**EXERCISE DATA**
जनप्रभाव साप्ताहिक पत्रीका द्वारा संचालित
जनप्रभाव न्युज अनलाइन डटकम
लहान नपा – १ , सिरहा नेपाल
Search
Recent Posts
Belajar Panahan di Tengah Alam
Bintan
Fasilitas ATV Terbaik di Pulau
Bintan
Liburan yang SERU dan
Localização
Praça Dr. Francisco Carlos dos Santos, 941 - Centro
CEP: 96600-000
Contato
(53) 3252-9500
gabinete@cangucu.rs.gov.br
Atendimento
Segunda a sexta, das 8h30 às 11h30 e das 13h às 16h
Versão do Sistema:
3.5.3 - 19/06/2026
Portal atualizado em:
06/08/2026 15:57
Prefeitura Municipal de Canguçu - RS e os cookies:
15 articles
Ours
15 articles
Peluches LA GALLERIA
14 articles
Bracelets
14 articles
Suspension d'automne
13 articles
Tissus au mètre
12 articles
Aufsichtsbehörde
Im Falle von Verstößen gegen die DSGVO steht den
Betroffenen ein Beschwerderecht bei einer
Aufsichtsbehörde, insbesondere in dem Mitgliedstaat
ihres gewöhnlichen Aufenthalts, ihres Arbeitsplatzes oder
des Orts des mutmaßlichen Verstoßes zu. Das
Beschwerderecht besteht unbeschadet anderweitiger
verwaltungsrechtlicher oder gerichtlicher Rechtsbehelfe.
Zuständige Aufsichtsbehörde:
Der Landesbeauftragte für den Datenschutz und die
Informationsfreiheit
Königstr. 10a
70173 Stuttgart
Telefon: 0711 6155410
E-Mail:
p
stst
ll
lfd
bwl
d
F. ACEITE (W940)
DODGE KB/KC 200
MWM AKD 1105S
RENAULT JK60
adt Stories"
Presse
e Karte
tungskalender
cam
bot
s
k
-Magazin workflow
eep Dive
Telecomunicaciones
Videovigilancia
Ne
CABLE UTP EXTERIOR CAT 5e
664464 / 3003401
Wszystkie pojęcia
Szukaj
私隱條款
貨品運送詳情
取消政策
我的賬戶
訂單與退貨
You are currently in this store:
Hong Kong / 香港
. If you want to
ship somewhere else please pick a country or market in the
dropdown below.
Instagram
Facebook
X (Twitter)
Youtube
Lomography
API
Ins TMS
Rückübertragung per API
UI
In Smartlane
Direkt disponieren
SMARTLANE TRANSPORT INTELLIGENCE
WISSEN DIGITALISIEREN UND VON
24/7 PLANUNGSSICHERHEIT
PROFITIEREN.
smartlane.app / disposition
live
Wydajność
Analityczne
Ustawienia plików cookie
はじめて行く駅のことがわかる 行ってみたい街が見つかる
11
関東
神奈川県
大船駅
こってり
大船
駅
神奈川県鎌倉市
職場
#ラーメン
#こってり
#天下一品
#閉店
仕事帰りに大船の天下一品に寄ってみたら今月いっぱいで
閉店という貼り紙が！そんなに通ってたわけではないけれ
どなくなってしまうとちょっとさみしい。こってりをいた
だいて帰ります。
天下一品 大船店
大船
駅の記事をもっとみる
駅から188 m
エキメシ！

**TO DO**
Could I ask you to return the records exactly and in full?

**ANSWER TO THIS TASK**
जनप्रभाव साप्ताहिक पत्रीका द्वारा संचालित
जनप्रभाव न्युज अनलाइन डटकम
लहान नपा – १ , सिरहा नेपाल
Search
Recent Posts
Belajar Panahan di Tengah Alam
Bintan
Fasilitas ATV Terbaik di Pulau
Bintan
Liburan yang SERU dan
Localização
Praça Dr. Francisco Carlos dos Santos, 941 - Centro
CEP: 96600-000
Contato
(53) 3252-9500
gabinete@cangucu.rs.gov.br
Atendimento
Segunda a sexta, das 8h30 às 11h30 e das 13h às 16h
Versão do Sistema:
3.5.3 - 19/06/2026
Portal atualizado em:
06/08/2026 15:57
Prefeitura Municipal de Canguçu - RS e os cookies:
15 articles
Ours
15 articles
Peluches LA GALLERIA
14 articles
Bracelets
14 articles
Suspension d'automne
13 articles
Tissus au mètre
12 articles
Aufsichtsbehörde
Im Falle von Verstößen gegen die DSGVO steht den
Betroffenen ein Beschwerderecht bei einer
Aufsichtsbehörde, insbesondere in dem Mitgliedstaat
ihres gewöhnlichen Aufenthalts, ihres Arbeitsplatzes oder
des Orts des mutmaßlichen Verstoßes zu. Das
Beschwerderecht besteht unbeschadet anderweitiger
verwaltungsrechtlicher oder gerichtlicher Rechtsbehelfe.
Zuständige Aufsichtsbehörde:
Der Landesbeauftragte für den Datenschutz und die
Informationsfreiheit
Königstr. 10a
70173 Stuttgart
Telefon: 0711 6155410
E-Mail:
p
stst
ll
lfd
bwl
d
F. ACEITE (W940)
DODGE KB/KC 200
MWM AKD 1105S
RENAULT JK60
adt Stories"
Presse
e Karte
tungskalender
cam
bot
s
k
-Magazin workflow
eep Dive
Telecomunicaciones
Videovigilancia
Ne
CABLE UTP EXTERIOR CAT 5e
664464 / 3003401
Wszystkie pojęcia
Szukaj
私隱條款
貨品運送詳情
取消政策
我的賬戶
訂單與退貨
You are currently in this store:
Hong Kong / 香港
. If you want to
ship somewhere else please pick a country or market in the
dropdown below.
Instagram
Facebook
X (Twitter)
Youtube
Lomography
API
Ins TMS
Rückübertragung per API
UI
In Smartlane
Direkt disponieren
SMARTLANE TRANSPORT INTELLIGENCE
WISSEN DIGITALISIEREN UND VON
24/7 PLANUNGSSICHERHEIT
PROFITIEREN.
smartlane.app / disposition
live
Wydajność
Analityczne
Ustawienia plików cookie
はじめて行く駅のことがわかる 行ってみたい街が見つかる
11
関東
神奈川県
大船駅
こってり
大船
駅
神奈川県鎌倉市
職場
#ラーメン
#こってり
#天下一品
#閉店
仕事帰りに大船の天下一品に寄ってみたら今月いっぱいで
閉店という貼り紙が！そんなに通ってたわけではないけれ
どなくなってしまうとちょっとさみしい。こってりをいた
だいて帰ります。
天下一品 大船店
大船
駅の記事をもっとみる
駅から188 m
エキメシ！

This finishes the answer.